= Beginning of Section =
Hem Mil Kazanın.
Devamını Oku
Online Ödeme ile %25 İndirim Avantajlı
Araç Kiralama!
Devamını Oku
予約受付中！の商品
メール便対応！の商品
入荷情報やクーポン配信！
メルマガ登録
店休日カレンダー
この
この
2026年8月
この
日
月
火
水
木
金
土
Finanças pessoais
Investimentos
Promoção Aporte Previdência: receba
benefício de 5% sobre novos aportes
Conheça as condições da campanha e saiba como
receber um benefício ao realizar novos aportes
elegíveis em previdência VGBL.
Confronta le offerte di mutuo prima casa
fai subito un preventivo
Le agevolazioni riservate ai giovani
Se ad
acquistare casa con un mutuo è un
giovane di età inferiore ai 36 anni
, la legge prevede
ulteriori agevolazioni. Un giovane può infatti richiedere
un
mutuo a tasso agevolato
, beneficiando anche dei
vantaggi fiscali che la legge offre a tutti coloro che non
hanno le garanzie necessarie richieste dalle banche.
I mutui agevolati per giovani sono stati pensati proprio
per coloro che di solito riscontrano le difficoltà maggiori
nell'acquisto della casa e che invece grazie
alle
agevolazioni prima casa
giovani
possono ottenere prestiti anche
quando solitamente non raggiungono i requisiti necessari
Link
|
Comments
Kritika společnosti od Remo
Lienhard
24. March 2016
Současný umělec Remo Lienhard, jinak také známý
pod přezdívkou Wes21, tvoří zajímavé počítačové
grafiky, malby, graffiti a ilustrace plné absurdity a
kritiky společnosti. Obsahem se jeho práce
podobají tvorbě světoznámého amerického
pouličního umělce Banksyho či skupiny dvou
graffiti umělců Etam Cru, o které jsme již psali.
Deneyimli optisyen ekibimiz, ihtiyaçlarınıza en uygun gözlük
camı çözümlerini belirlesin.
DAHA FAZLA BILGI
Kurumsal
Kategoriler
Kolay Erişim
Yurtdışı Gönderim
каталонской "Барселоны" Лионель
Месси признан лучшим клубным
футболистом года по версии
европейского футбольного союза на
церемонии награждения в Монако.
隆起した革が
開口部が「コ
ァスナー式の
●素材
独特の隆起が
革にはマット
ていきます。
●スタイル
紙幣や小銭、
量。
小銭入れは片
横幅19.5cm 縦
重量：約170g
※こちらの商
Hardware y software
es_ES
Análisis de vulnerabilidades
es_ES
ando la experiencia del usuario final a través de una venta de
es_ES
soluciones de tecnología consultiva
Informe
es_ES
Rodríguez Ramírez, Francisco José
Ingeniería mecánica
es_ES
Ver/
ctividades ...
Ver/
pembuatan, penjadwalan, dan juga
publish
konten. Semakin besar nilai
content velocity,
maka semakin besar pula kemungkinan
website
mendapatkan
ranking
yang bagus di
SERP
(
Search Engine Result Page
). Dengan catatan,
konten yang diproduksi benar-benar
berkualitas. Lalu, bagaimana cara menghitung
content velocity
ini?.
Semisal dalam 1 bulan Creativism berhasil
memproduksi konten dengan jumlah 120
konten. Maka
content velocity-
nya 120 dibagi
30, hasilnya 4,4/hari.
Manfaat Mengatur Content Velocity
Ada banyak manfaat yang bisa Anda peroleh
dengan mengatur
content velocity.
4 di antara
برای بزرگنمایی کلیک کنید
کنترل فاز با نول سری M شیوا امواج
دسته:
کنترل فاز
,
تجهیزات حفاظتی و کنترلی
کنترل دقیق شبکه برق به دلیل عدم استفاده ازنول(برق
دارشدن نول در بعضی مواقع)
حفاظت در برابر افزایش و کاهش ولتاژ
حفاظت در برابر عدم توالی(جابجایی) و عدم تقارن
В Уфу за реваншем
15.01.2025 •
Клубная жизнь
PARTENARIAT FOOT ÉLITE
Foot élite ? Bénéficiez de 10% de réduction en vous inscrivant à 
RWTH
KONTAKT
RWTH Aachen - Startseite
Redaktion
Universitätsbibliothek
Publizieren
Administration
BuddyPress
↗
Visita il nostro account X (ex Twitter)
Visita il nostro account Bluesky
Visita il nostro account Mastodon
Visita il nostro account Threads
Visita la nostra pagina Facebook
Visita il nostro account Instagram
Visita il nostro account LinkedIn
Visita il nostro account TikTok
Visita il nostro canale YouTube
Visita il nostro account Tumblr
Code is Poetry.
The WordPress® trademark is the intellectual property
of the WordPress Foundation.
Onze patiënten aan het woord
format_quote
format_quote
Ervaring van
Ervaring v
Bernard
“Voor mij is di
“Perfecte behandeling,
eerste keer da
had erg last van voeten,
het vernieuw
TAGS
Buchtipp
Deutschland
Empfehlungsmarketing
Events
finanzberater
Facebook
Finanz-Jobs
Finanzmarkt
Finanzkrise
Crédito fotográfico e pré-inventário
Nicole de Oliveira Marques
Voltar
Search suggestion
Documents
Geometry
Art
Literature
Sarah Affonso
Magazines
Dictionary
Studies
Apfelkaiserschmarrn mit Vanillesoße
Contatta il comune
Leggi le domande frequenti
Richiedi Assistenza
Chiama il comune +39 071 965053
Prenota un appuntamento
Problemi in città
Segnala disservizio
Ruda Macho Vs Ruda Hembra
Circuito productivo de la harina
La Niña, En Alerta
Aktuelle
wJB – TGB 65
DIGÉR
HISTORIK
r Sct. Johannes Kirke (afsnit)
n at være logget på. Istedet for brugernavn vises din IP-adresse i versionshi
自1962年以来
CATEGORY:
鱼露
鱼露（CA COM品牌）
= End of Section =
* What is required
A single number is the answer: the count of lines in the material above that contain "agevolazioni".

* Solution for this task
3